Charlie Hebdo drama continues as cyber war unfolds

In the aftermath of the Charlie Hebdo attacks, killing 12 people involved in the satirical French magazine, cyber armies from both sides of the fence have begun attacking websites according to load balancing firm Radware.

Anonymous has vowed to take down terrorist websites and social media accounts, in revenge for the attacks on Charlie Hebdo. The loosely connected hacktivist group said in a video "We intend to take revenge in their name, we are going to survey your activities on the net, and we are going to shut down your accounts on all social networks."

Under the operation name #OpCharlieHebdo, Anonymous has been collecting social media accounts with connections to terrorism, and will send reports to Twitter on January 15th, to get these accounts shut down.

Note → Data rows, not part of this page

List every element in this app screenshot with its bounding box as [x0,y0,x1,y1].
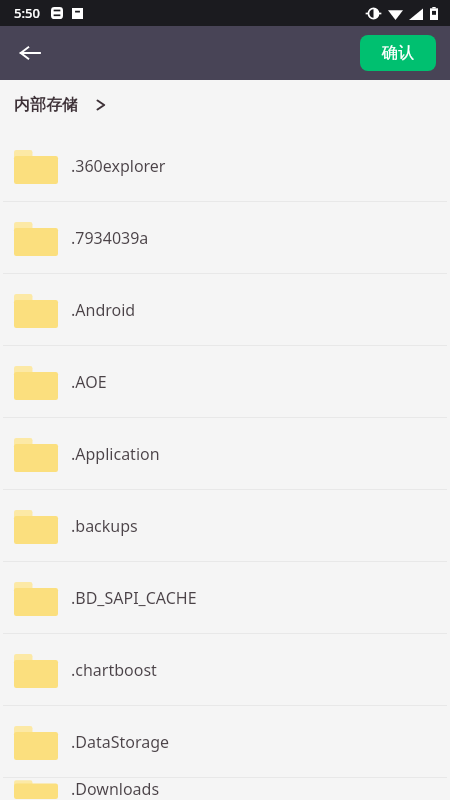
button[interactable]: .Downloads [0,778,450,800]
staticText: 5:50 [14,4,40,22]
staticText: 内部存储 [14,95,78,115]
button[interactable]: 内部存储 [14,95,106,115]
staticText: .DataStorage [71,731,170,753]
button[interactable]: .DataStorage [0,706,450,777]
button[interactable]: .AOE [0,346,450,417]
button[interactable]: .360explorer [0,130,450,201]
staticText: .BD_SAPI_CACHE [71,587,197,609]
staticText: .Downloads [71,778,160,800]
staticText: .Application [71,443,160,465]
staticText: .Android [71,299,136,321]
button[interactable]: .backups [0,490,450,561]
staticText: .backups [71,515,138,537]
staticText: 确认 [382,43,414,63]
staticText: .chartboost [71,659,157,681]
staticText: .360explorer [71,155,166,177]
button[interactable]: 确认 [360,35,436,71]
button[interactable]: .BD_SAPI_CACHE [0,562,450,633]
button[interactable]: .Android [0,274,450,345]
button[interactable]: Back [8,31,52,75]
staticText: .7934039a [71,227,149,249]
button[interactable]: .Application [0,418,450,489]
staticText: .AOE [71,371,107,393]
button[interactable]: .chartboost [0,634,450,705]
button[interactable]: .7934039a [0,202,450,273]
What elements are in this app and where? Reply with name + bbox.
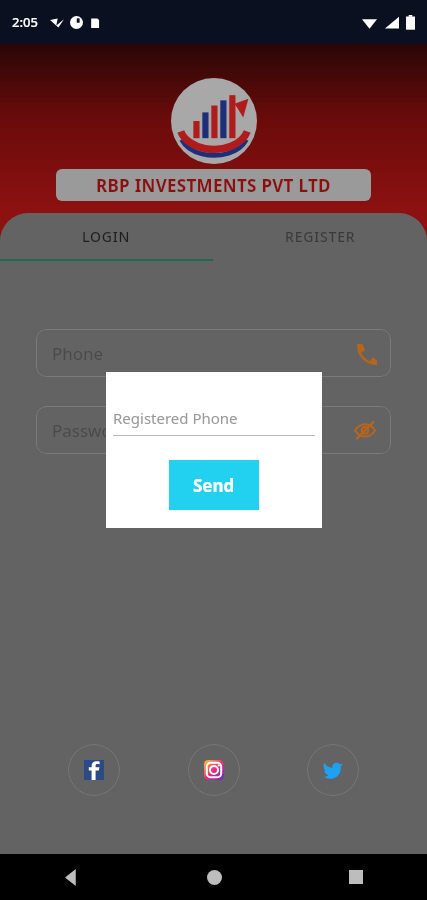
button[interactable]: Phone — [36, 329, 391, 377]
button[interactable]: Forgot Password — [150, 476, 277, 504]
staticText: RBP INVESTMENTS PVT LTD — [96, 174, 331, 197]
staticText: Registered Phone — [113, 408, 238, 428]
staticText: 2:05 — [12, 13, 38, 31]
staticText: Forgot Password — [154, 480, 273, 500]
staticText: Phone — [52, 342, 104, 365]
button[interactable]: Back — [0, 854, 143, 900]
button[interactable]: Instagram — [188, 744, 240, 796]
button[interactable]: Password — [36, 406, 391, 454]
button[interactable]: LOGIN — [0, 213, 213, 259]
staticText: Send — [193, 474, 235, 497]
button[interactable]: Send — [169, 460, 259, 510]
button[interactable]: REGISTER — [213, 213, 427, 259]
staticText: REGISTER — [285, 227, 356, 246]
button[interactable]: Recent apps — [285, 854, 427, 900]
button[interactable]: Facebook — [68, 744, 120, 796]
staticText: Password — [52, 419, 129, 442]
button[interactable]: Twitter — [307, 744, 359, 796]
button[interactable]: Home — [143, 854, 285, 900]
staticText: LOGIN — [82, 227, 131, 246]
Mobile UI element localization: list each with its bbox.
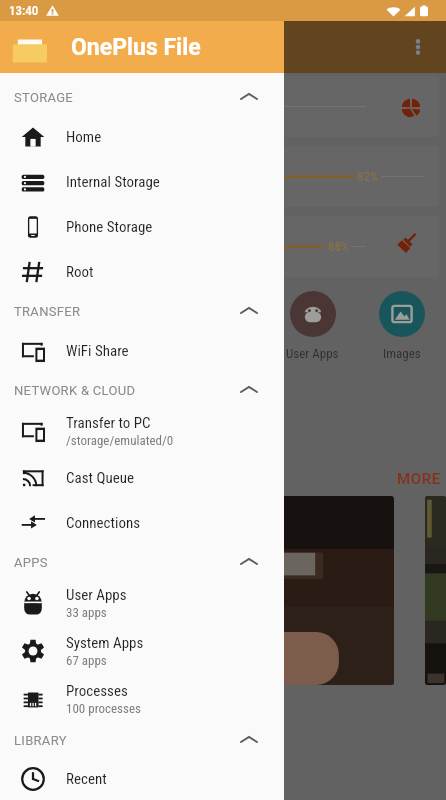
- button[interactable]: Internal Storage: [0, 159, 284, 204]
- button[interactable]: [0, 496, 394, 685]
- staticText: Internal Storage: [66, 173, 160, 191]
- staticText: Downloads: [17, 346, 74, 361]
- staticText: Images: [383, 346, 421, 361]
- button[interactable]: Home: [0, 114, 284, 159]
- staticText: STORAGE: [14, 90, 74, 105]
- button[interactable]: 82%: [7, 146, 439, 207]
- button[interactable]: Apks: [179, 291, 268, 368]
- button[interactable]: NETWORK & CLOUD: [0, 373, 284, 407]
- button[interactable]: Transfer to PC: [0, 407, 284, 455]
- staticText: User Apps: [66, 586, 127, 604]
- button[interactable]: LIBRARY: [0, 723, 284, 757]
- button[interactable]: Processes: [0, 675, 284, 723]
- staticText: 13:40: [9, 3, 39, 18]
- button[interactable]: Recent: [0, 757, 284, 800]
- button[interactable]: Downloads: [0, 291, 90, 368]
- staticText: Connections: [66, 514, 141, 532]
- staticText: NETWORK & CLOUD: [14, 383, 136, 398]
- staticText: Root: [66, 263, 94, 281]
- staticText: Processes: [66, 682, 128, 700]
- staticText: /storage/emulated/0: [66, 433, 174, 448]
- staticText: APPS: [14, 555, 48, 570]
- button[interactable]: Root: [0, 249, 284, 294]
- staticText: 33 apps: [66, 605, 107, 620]
- staticText: WiFi Share: [66, 342, 129, 360]
- button[interactable]: User Apps: [268, 291, 357, 368]
- button[interactable]: STORAGE: [0, 80, 284, 114]
- button[interactable]: More options: [396, 25, 440, 69]
- button[interactable]: TRANSFER: [0, 294, 284, 328]
- staticText: Recent: [66, 770, 107, 788]
- staticText: Home: [66, 128, 102, 146]
- button[interactable]: Cast Queue: [0, 455, 284, 500]
- button[interactable]: System Apps: [0, 627, 284, 675]
- button[interactable]: Phone Storage: [0, 204, 284, 249]
- staticText: User Apps: [286, 346, 339, 361]
- staticText: TRANSFER: [14, 304, 81, 319]
- button[interactable]: Documents: [90, 291, 179, 368]
- staticText: Cast Queue: [66, 469, 134, 487]
- staticText: OnePlus File: [71, 34, 201, 61]
- staticText: LIBRARY: [14, 733, 67, 748]
- staticText: 100 processes: [66, 701, 141, 716]
- button[interactable]: 88%: [7, 216, 439, 277]
- staticText: MORE: [397, 470, 441, 488]
- staticText: Transfer to PC: [66, 414, 151, 432]
- staticText: 82%: [357, 169, 379, 184]
- button[interactable]: [7, 76, 439, 137]
- button[interactable]: Images: [357, 291, 446, 368]
- staticText: System Apps: [66, 634, 144, 652]
- staticText: Documents: [105, 346, 164, 361]
- button[interactable]: Connections: [0, 500, 284, 545]
- button[interactable]: User Apps: [0, 579, 284, 627]
- staticText: Phone Storage: [66, 218, 153, 236]
- staticText: 88%: [328, 239, 350, 254]
- button[interactable]: MORE: [394, 468, 444, 490]
- button[interactable]: APPS: [0, 545, 284, 579]
- staticText: 67 apps: [66, 653, 107, 668]
- button[interactable]: WiFi Share: [0, 328, 284, 373]
- button[interactable]: [425, 496, 446, 685]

Anonymous also took responsibility for taking down AnsarAlhaqq.net, a French and Arabic religious site waving the Islamic flag, with a distributed denial of service (DDoS) attack.

On the other end of the battle, a group calling itself AnonGhost has been extremely active in the past few days, taking down thousands of French websites and replacing the content with an ISIS flag.

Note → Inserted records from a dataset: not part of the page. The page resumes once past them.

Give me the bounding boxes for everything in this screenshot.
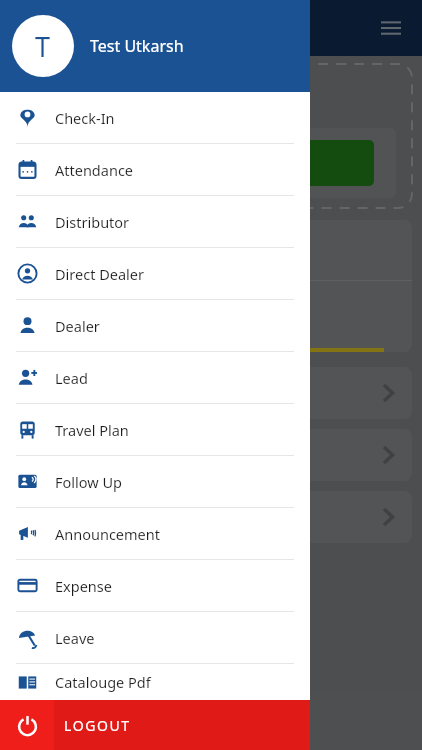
- button[interactable]: Check In Work Time: [48, 140, 374, 186]
- staticText: Distributor: [55, 212, 130, 232]
- button[interactable]: Leave: [0, 612, 310, 663]
- staticText: Dealer: [55, 316, 100, 336]
- staticText: Lead: [55, 368, 88, 388]
- staticText: Expense: [55, 576, 112, 596]
- button[interactable]: Follow Up: [0, 456, 310, 507]
- staticText: Test Utkarsh: [90, 35, 184, 57]
- staticText: Leave: [55, 628, 95, 648]
- button[interactable]: Open navigation menu: [374, 11, 408, 45]
- button[interactable]: Distributor: [0, 196, 310, 247]
- staticText: T: [35, 28, 51, 65]
- staticText: Travel Plan: [55, 420, 129, 440]
- button[interactable]: Announcement: [0, 508, 310, 559]
- button[interactable]: Lead: [0, 352, 310, 403]
- button[interactable]: LOGOUT: [0, 700, 310, 750]
- staticText: Follow Up: [55, 472, 122, 492]
- staticText: Direct Dealer: [55, 264, 144, 284]
- button[interactable]: Catalouge Pdf: [0, 664, 310, 700]
- button[interactable]: Attendance: [0, 144, 310, 195]
- button[interactable]: [10, 367, 412, 419]
- staticText: LOGOUT: [64, 716, 131, 735]
- button[interactable]: Dealer: [0, 300, 310, 351]
- staticText: Check-In: [55, 108, 115, 128]
- staticText: Attendance: [55, 160, 134, 180]
- button[interactable]: [10, 429, 412, 481]
- staticText: Catalouge Pdf: [55, 672, 151, 692]
- staticText: Announcement: [55, 524, 160, 544]
- button[interactable]: Travel Plan: [0, 404, 310, 455]
- button[interactable]: Direct Dealer: [0, 248, 310, 299]
- button[interactable]: Expense: [0, 560, 310, 611]
- button[interactable]: Check-In: [0, 92, 310, 143]
- staticText: 0: [207, 294, 216, 313]
- button[interactable]: [10, 491, 412, 543]
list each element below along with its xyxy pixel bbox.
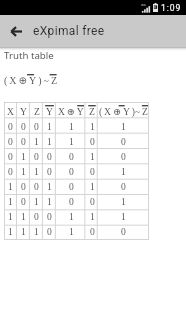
button[interactable]: Back [0, 15, 33, 47]
staticText: 0 [47, 226, 52, 237]
staticText: 1 [121, 211, 126, 222]
staticText: eXpimal free [33, 24, 105, 38]
staticText: 1 [90, 151, 95, 162]
staticText: 1 [121, 121, 126, 132]
staticText: 0 [8, 166, 13, 177]
staticText: 1 [8, 211, 13, 222]
staticText: 1 [21, 226, 26, 237]
staticText: X ⊕ Y [58, 106, 84, 117]
staticText: 1:09 [161, 3, 182, 13]
staticText: 1 [47, 121, 52, 132]
staticText: 0 [121, 181, 126, 192]
staticText: 0 [69, 151, 74, 162]
staticText: ( X ⊕ Y ) ~ Z [4, 75, 58, 87]
staticText: 1 [90, 211, 95, 222]
staticText: 1 [8, 226, 13, 237]
staticText: 1 [69, 226, 74, 237]
staticText: 0 [21, 196, 26, 207]
staticText: 1 [47, 196, 52, 207]
staticText: 1 [34, 166, 39, 177]
staticText: 1 [8, 181, 13, 192]
staticText: 1 [21, 151, 26, 162]
staticText: Y [20, 106, 27, 117]
staticText: 0 [69, 196, 74, 207]
staticText: 1 [47, 181, 52, 192]
staticText: 0 [90, 136, 95, 147]
staticText: 0 [121, 151, 126, 162]
staticText: 1 [69, 211, 74, 222]
staticText: Z [34, 106, 40, 117]
staticText: 0 [47, 151, 52, 162]
staticText: 0 [47, 211, 52, 222]
staticText: 1 [34, 196, 39, 207]
staticText: 0 [34, 181, 39, 192]
staticText: Y [46, 106, 53, 117]
staticText: Truth table [4, 49, 54, 62]
staticText: 0 [121, 226, 126, 237]
staticText: ( X ⊕ Y )~ Z [99, 106, 148, 117]
staticText: 1 [121, 196, 126, 207]
staticText: 0 [34, 151, 39, 162]
staticText: 0 [8, 136, 13, 147]
staticText: 1 [121, 166, 126, 177]
staticText: 1 [21, 211, 26, 222]
staticText: 1 [21, 166, 26, 177]
staticText: 1 [8, 196, 13, 207]
staticText: 0 [21, 136, 26, 147]
staticText: 1 [34, 136, 39, 147]
staticText: Z [89, 106, 95, 117]
staticText: 0 [8, 151, 13, 162]
staticText: 0 [121, 136, 126, 147]
staticText: 0 [69, 166, 74, 177]
staticText: 1 [34, 226, 39, 237]
staticText: 0 [21, 121, 26, 132]
staticText: 0 [21, 181, 26, 192]
staticText: 1 [90, 181, 95, 192]
staticText: 0 [90, 226, 95, 237]
staticText: 1 [69, 121, 74, 132]
staticText: 0 [34, 121, 39, 132]
staticText: 1 [69, 136, 74, 147]
staticText: 0 [90, 196, 95, 207]
staticText: 0 [69, 181, 74, 192]
staticText: 0 [8, 121, 13, 132]
staticText: 0 [47, 166, 52, 177]
staticText: 1 [47, 136, 52, 147]
staticText: 1 [90, 121, 95, 132]
staticText: 0 [90, 166, 95, 177]
staticText: 0 [34, 211, 39, 222]
staticText: X [7, 106, 14, 117]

AnonGhost is also adding Arabic language music and the message "The Islamic State Stay Inchallah, Free Palestine, Death to France, Death to Charlie." The organisation claims to have ties to ISIS.

The hacking group attacked a telecom company, bank, and media firm, alongside hundreds of other websites using the French language and situated in France. The group claims "France has been attacking the Islamic religion and ethics for too long."

Even though both groups have not shown any huge threat to national stability—both using DDoS attacks and other simple scams in order to take over the back-end of a website—it is a painful sight when the rest of the world are pushing for peace following the attack.